A saída do policial apaixonado foi fazer o pedido longe do evento, respeitando a decisão oficial. O namorado Elton da Silva Luiz recebeu o anel na Praça Largo Coração de Jesus, na capital, e aceitou o pedido. Depois eles seguiram para a Parada, na avenoda Paulista.

O policial militar conheceu seu namorado, um caça-talentos de uma agência de modelos, em um momento complicado. No ano passado, ele foi filmado dando um beijo em outro homem dentro do metrô de São Paulo e estava passando por um quadro de depressão profunda. O caso repercutiu e ele teve que responder administrativamente. Foi neste momento que o casal se uniu e, segundo Prior, Eleton foi decisivo para a superação dos problemas.

“O caso do selinho teve uma repercussão muito negativa dentro e fora da corporação. Primeiro porque Prior respondeu um processo interno por estar ‘desatento em local público’ e isso gerou graves abalos emocionais”, conta o advogado do PM, Antônio Alexandre.

Homofobia

Na época da negativa da PM, Prior declarou que não queria acreditar em motivação homofóbica por parte de seus superiores. “Me esforço a acreditar que a decisão não tenha sido motivada por homofobia.

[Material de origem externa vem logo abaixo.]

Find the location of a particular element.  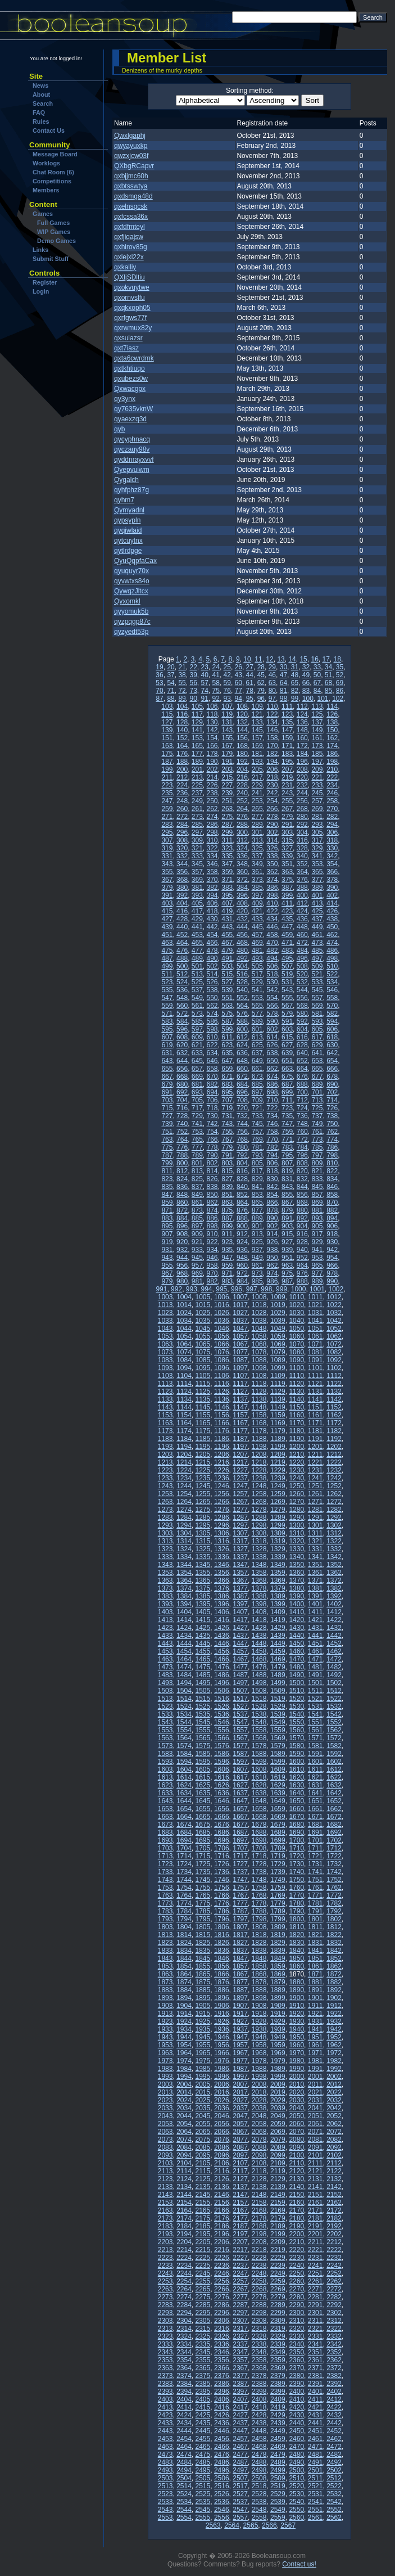

311 is located at coordinates (227, 840).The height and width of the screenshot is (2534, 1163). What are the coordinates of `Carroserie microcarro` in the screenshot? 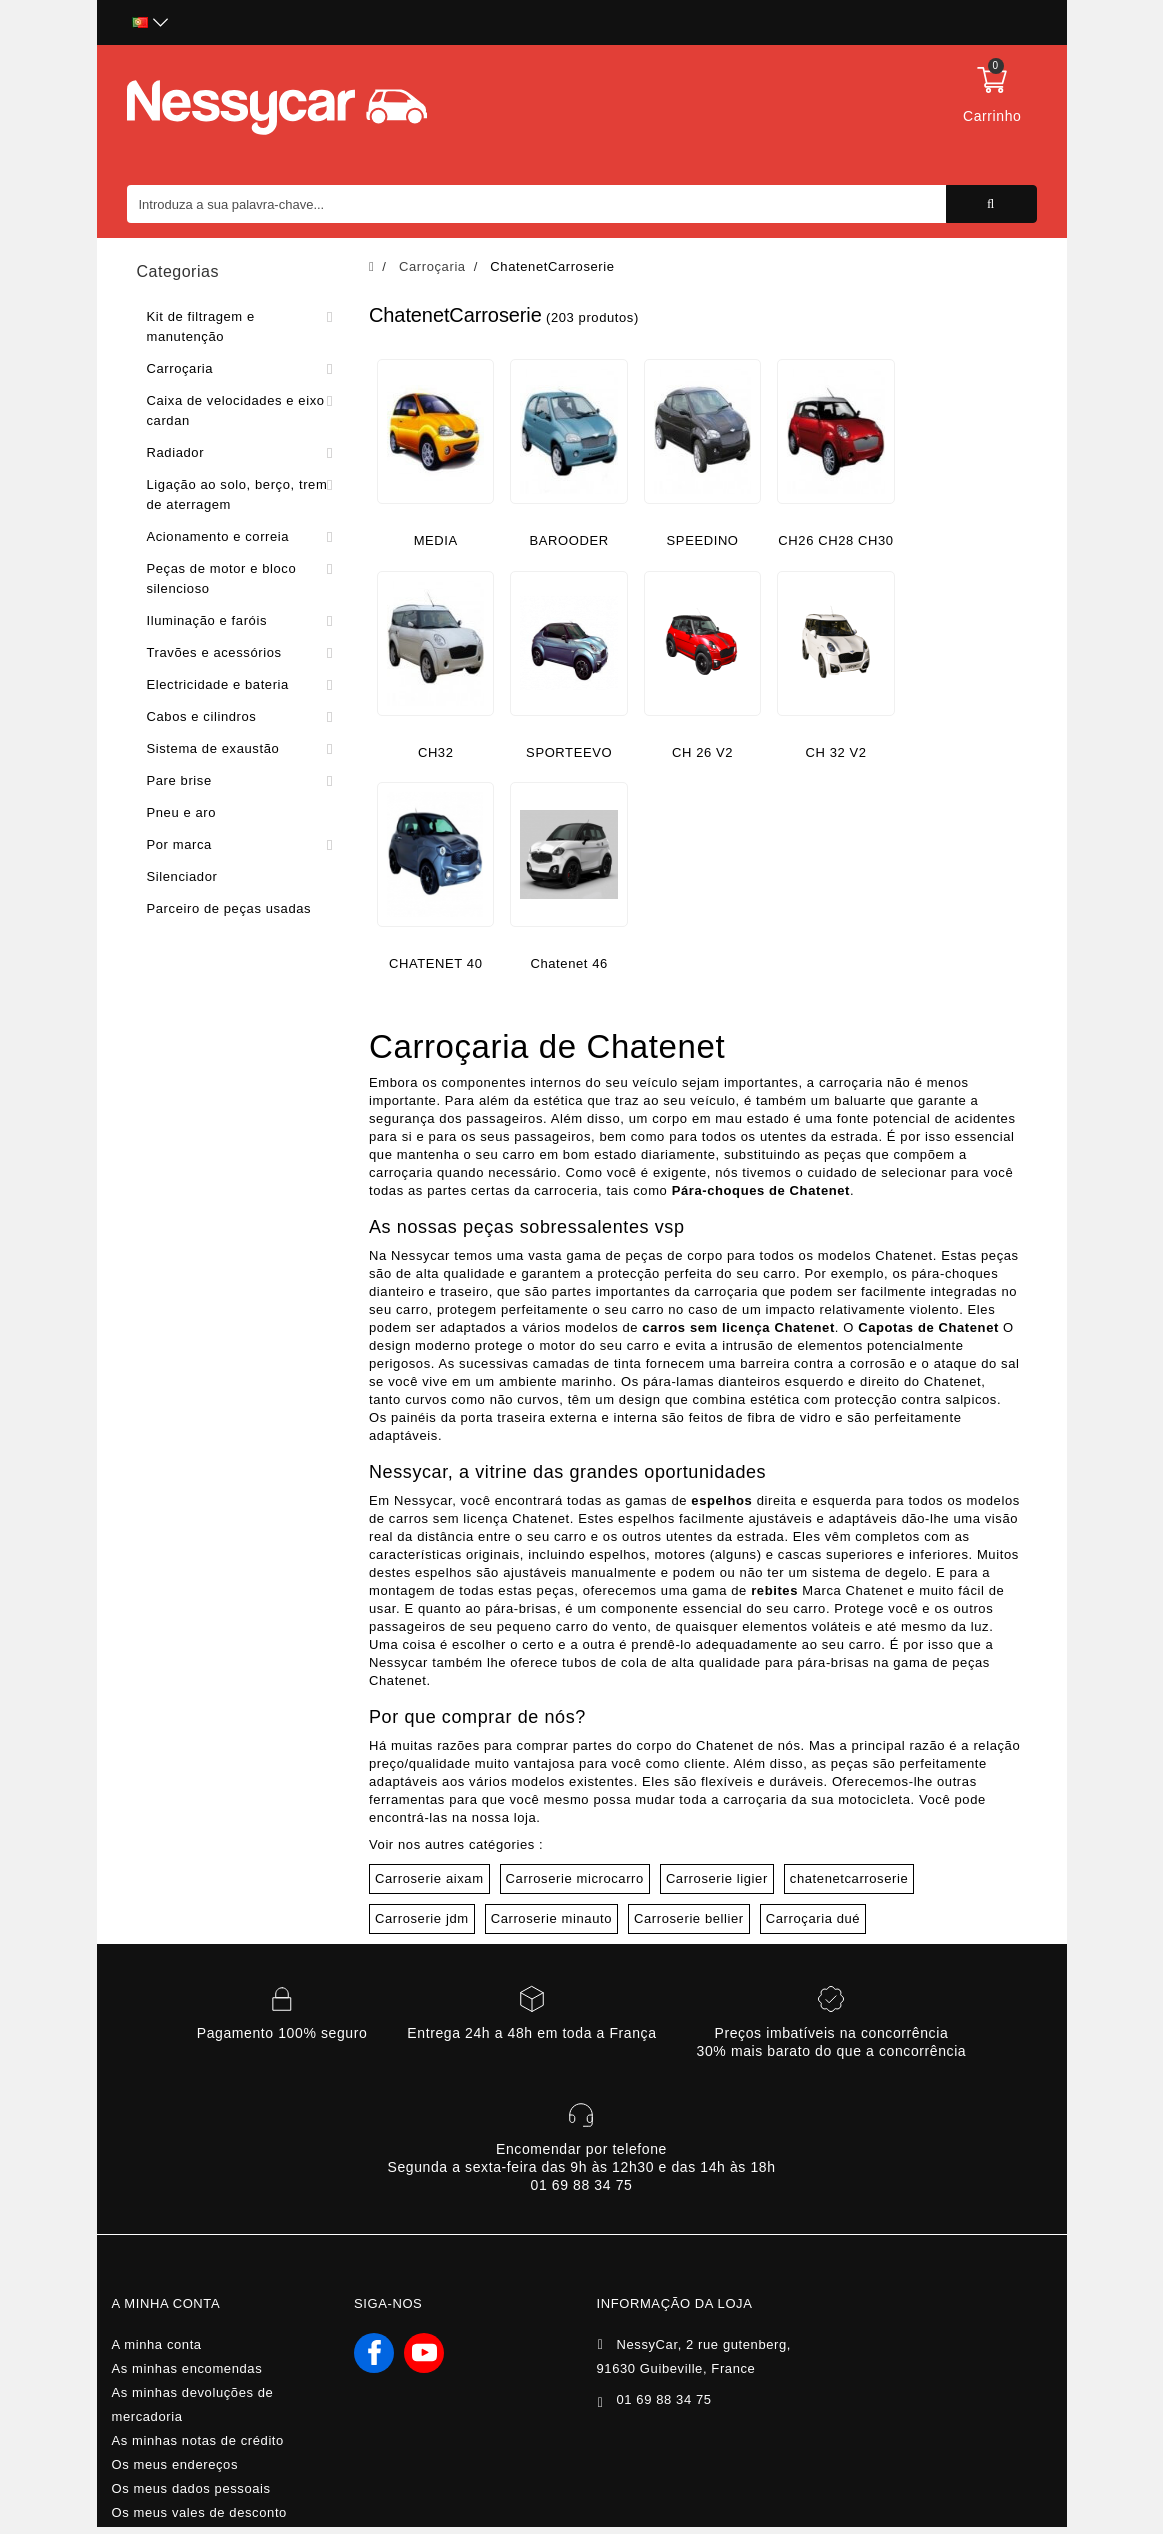 It's located at (575, 1878).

São inúmeros exemplos que vejo de admiráveis atos como esse pelo mundo e gostaria de me juntar a eles. Tenho orgulho de ser quem sou e orgulho de servir a população como membro desta corporação, no entanto, através dos meios legais, iremos apurar tais fatos para que sejam esclarecidos e que se houver alguma tendência homofóbica seja extraída de uma vez por todas. Todos temos o direito de sermos quem somos”.